<<熊本 「こむらさき 本店」 熊本 「松葉軒」>>




「こむらさき 本店」を出た我々は、次の店へと向かいつつ賑わう夜の熊本市街を散策することにした。
熊本と言えば月並みではあるが、ご当地ゆるキャラの「くまもん」で有名だ。
旅の目的はラーメン史探訪記とはいえ、様々な人間関係のしがらみにより土産の用意は欠かせない。
県民百貨店などを巡りつつ、くまもんグッズを買い漁るのだった。


ちょっと怖い くまもんグッズを漁る 有名らしいカッパ像



さて、熊本豚骨ラーメン発祥の起源としては、
玉名「三九」から直接伝播する「こむらさき」等とは少し別のルートが存在する。


玉名「三九」の繁盛によって玉名で興った豚骨ラーメンブームは、その玉名の地で様々な名店を排出した。
昭和29年に「東洋軒」として創業した豚骨ラーメン店もその一つで、玉名の老舗に数えられる。
玉名「東洋軒」は昭和32年に熊本へと移転し、店名を「こだいこ」と変え熊本へ豚骨ラーメン文化をもたらした。
熊本「こむらさき 本店」の出店には遅れるが、熊本ラーメン発祥の礎を築いた伝説的な存在であることに変わりは無い。
玉名発祥のラーメン店が熊本へ出店したという点で、玉名から熊本への伝播を伝える象徴的な出来事である。



赤ランプが特徴的 先客ゼロ



創業59年となる「こだいこ」は熊本市街を貫く銀杏北通りの市役所近くに店を構える。
雑然とした繁華街の中にある小ぢんまりとした店舗だ。
2010年に移転してこの場所で営業をしているとのことで、老舗らしい古さはさして感じない。
店内は木の温かみを感じる作りで、席次はカウンターやテーブルの交差する独特の配置、階段を上がった二階席もあるようだ。
有名人なども多く訪れるとされ、店内の壁面には所狭しとサインの描かれた色紙が並ぶ。
店内には30代前後と見られる男性の店員1人。
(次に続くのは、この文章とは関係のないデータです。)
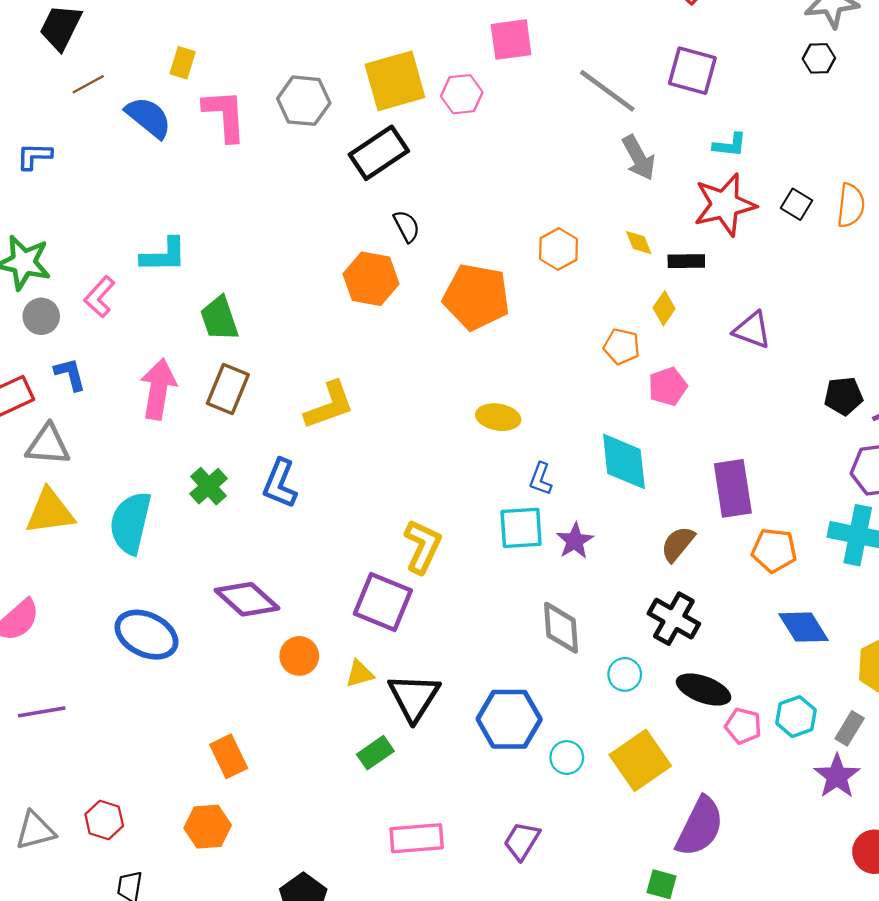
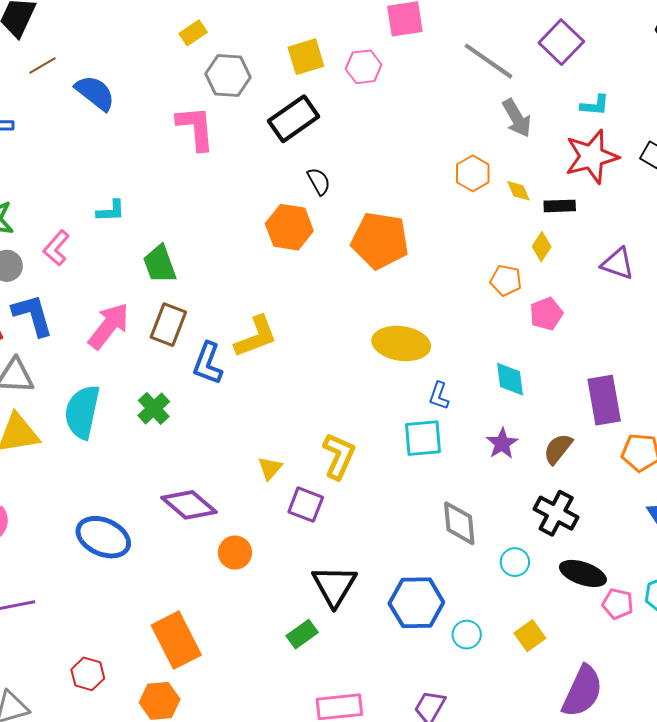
yellow rectangle: (183, 63) -> (193, 33), moved, turned 40
purple square: (692, 71) -> (561, 42), turned 30
yellow square: (395, 81) -> (306, 57), size x0.7
pink L-shape: (225, 115) -> (196, 128), moved
orange hexagon: (558, 249) -> (473, 173), moved
cyan L-shape: (164, 255) -> (111, 211), size x0.7
blue L-shape: (70, 374) -> (33, 315), size x1.5
pink arrow: (158, 389) -> (109, 326), turned 30
yellow ellipse: (498, 417) -> (401, 343), size x1.5
cyan diamond: (624, 461) -> (510, 379), size x0.7
blue L-shape: (280, 483) -> (208, 363), moved
cyan semicircle: (131, 523) -> (82, 412), moved
purple star: (575, 541) -> (502, 443), moved
purple square: (383, 602) -> (306, 505), size x0.7
yellow triangle: (360, 674) -> (270, 468), moved, turned -32
orange rectangle: (229, 756) -> (176, 640), size x1.5
yellow square: (640, 760) -> (530, 636), size x0.6
red hexagon: (104, 820) -> (88, 674), moved

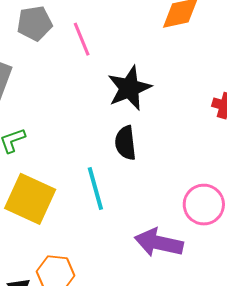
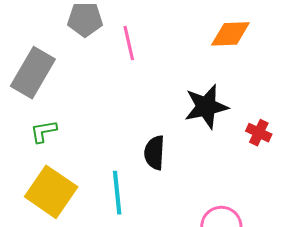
black star: (129, 88) -> (206, 107), moved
アイドルタイムなこともあり他に客も居ない。


電話番号入り丼 腹具合は余裕



「こだいこ」のラーメンは、創業当初より変わらぬ、鉄鍋で豚の頭を3日間煮込んだスープを使用する。
様々なメニューが並ぶ中、我々はこだいこラーメン(650円)をオーダー。
出てきた一杯は、黄色味のかかった白濁スープが特徴的で、具にはチャーシュー二枚と、青ネギ、キクラゲが乗る。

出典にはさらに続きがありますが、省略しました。